DESCRIPTION OF THE TASK: Please tally the lines in the records that include the word "Swarm" and answer with the bare number.
----- RECORDS SHOWN -----
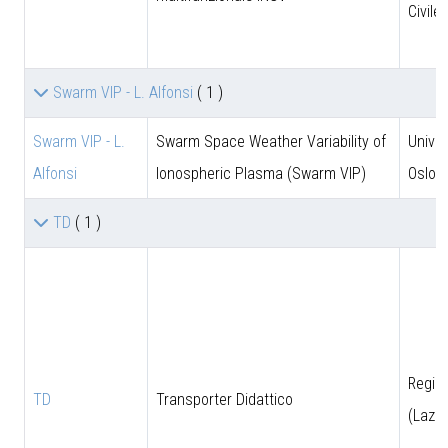
Civile
Swarm VIP - L. Alfonsi
( 1 )
Swarm VIP - L.
Swarm Space Weather Variability of
Univer
Alfonsi
Ionospheric Plasma (Swarm VIP)
Oslo
TD
( 1 )
Regio
TD
Transporter Didattico
(Lazio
-----
OUTPUT FOR THIS EXERCISE: 4